_YOUR ASSIGNMENT_.
Each line of the records below that holds "MONT" should be copied out.

_INPUT RECORDS_.
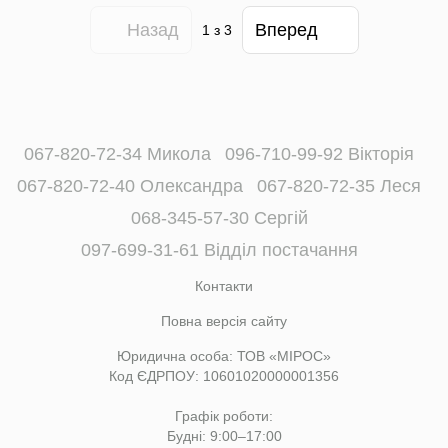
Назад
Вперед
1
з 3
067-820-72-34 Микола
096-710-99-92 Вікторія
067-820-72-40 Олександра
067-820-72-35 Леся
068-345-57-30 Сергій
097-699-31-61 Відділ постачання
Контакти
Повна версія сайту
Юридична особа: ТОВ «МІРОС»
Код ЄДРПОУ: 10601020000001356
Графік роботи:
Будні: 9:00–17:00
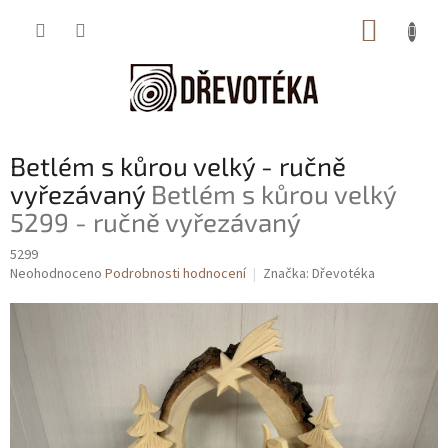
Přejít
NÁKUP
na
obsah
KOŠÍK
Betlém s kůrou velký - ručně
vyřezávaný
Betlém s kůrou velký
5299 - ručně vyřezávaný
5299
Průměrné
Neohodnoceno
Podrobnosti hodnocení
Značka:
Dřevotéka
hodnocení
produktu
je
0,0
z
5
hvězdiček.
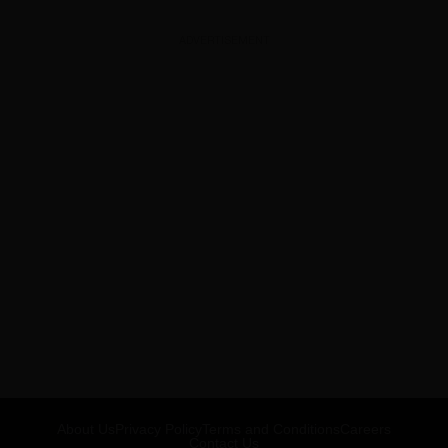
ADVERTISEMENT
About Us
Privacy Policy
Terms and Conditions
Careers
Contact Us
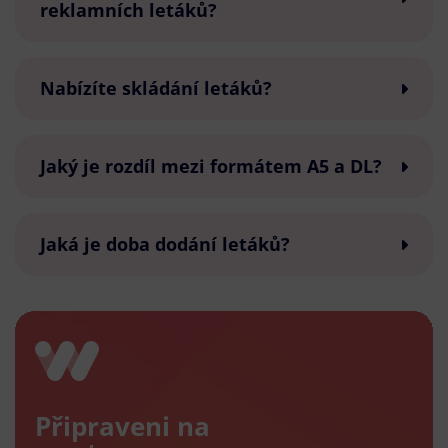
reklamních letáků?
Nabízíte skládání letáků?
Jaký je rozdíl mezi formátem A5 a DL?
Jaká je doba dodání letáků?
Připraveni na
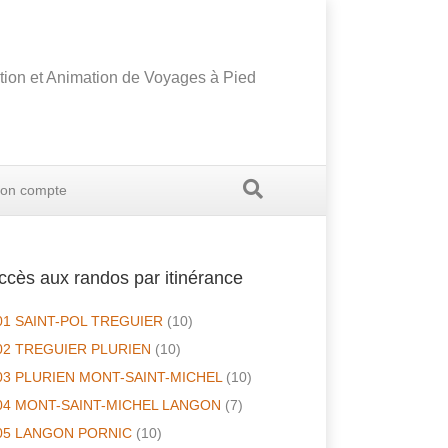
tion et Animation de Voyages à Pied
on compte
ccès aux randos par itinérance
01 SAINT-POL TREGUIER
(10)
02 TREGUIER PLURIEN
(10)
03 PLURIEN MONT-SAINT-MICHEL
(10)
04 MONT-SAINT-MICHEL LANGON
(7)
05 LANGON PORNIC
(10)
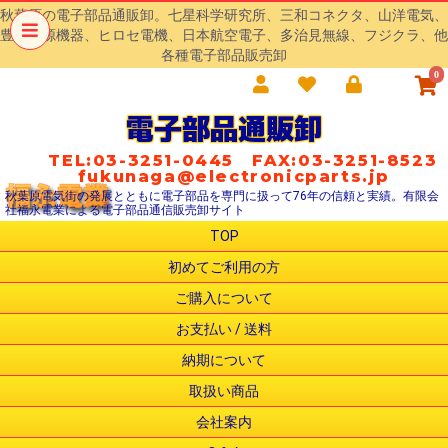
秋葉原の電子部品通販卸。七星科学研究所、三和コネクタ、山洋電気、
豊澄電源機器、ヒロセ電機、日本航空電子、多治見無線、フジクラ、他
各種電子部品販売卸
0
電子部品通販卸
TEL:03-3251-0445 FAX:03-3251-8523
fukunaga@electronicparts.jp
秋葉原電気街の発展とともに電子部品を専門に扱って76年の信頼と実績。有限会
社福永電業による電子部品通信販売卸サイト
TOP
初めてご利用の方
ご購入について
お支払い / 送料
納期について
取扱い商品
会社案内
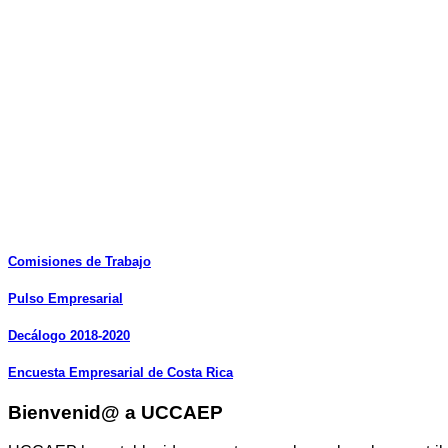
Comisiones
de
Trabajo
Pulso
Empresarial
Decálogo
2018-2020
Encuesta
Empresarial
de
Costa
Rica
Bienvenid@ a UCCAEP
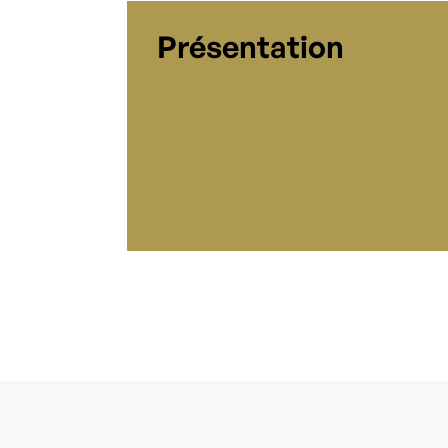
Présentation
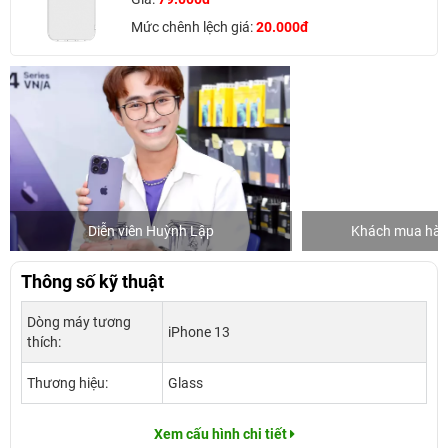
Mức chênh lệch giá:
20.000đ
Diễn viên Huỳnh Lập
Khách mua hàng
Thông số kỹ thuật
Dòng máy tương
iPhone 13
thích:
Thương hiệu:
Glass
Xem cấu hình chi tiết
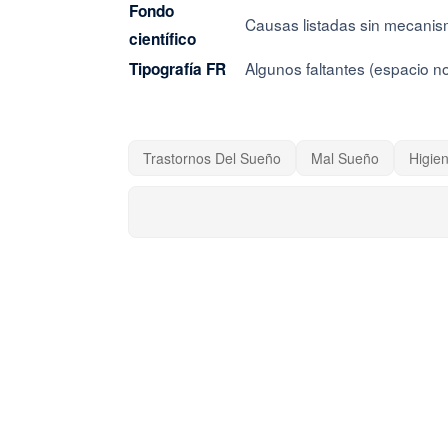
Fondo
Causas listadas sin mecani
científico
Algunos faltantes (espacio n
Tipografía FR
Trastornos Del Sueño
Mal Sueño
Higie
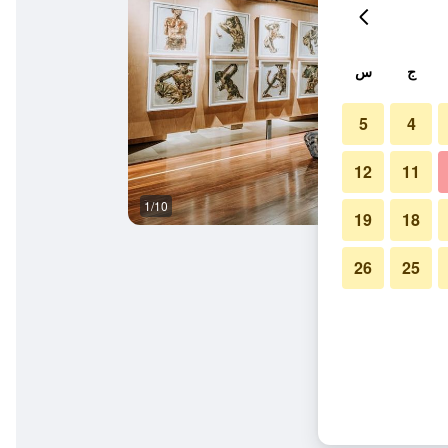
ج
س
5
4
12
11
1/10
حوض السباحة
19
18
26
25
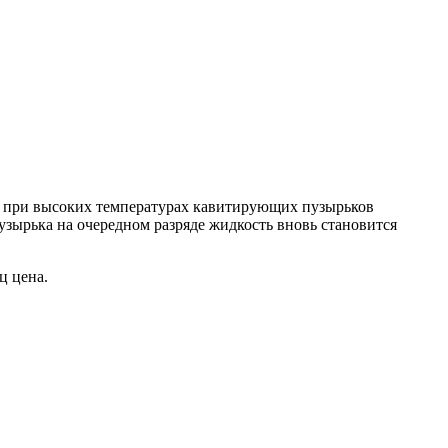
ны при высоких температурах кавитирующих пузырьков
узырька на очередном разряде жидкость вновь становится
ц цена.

==

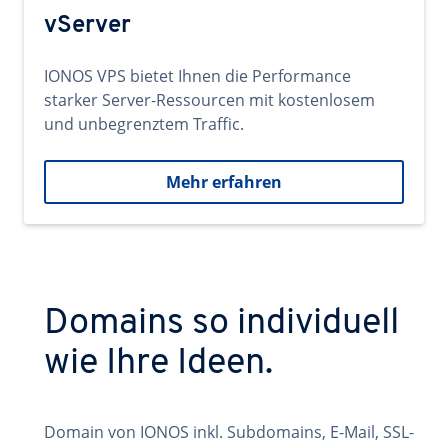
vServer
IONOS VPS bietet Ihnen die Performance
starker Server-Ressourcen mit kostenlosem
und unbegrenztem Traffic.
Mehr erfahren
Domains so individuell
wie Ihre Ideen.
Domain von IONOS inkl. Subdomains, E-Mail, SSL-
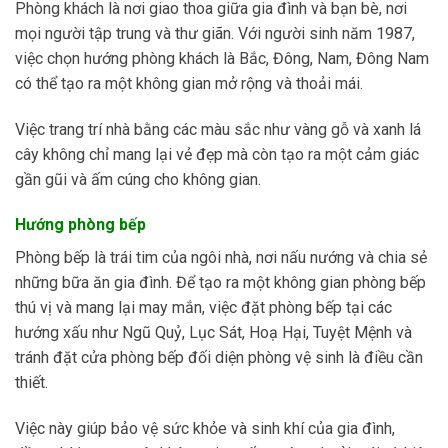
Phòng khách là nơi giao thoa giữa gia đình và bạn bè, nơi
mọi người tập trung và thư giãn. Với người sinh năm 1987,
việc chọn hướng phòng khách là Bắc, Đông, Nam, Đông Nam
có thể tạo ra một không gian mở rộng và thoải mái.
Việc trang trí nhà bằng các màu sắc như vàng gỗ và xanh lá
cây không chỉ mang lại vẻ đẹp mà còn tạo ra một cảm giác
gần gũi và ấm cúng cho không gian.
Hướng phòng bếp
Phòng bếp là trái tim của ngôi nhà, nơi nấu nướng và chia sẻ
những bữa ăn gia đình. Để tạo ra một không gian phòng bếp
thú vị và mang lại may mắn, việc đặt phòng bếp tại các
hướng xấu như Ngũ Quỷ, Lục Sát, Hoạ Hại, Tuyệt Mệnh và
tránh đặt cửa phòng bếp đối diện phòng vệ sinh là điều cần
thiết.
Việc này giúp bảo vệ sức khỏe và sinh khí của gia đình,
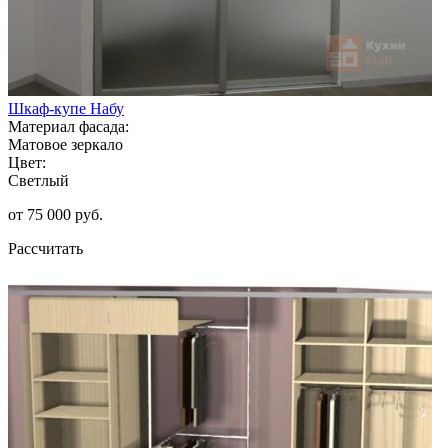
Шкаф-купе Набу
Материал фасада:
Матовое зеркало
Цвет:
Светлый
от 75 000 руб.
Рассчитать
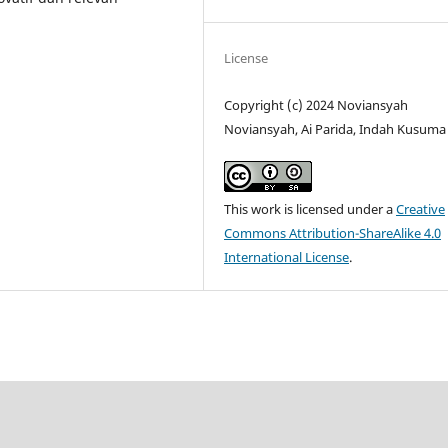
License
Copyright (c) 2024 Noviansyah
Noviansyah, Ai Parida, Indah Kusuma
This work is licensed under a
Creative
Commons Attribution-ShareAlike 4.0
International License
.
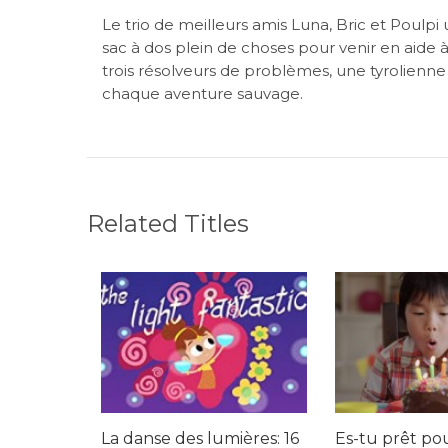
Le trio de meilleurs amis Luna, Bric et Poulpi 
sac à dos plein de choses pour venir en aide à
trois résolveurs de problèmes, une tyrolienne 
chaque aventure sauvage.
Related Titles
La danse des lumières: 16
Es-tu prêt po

_RESPONSE TO THE TASK_.
03 PLURIEN MONT-SAINT-MICHEL
04 MONT-SAINT-MICHEL LANGON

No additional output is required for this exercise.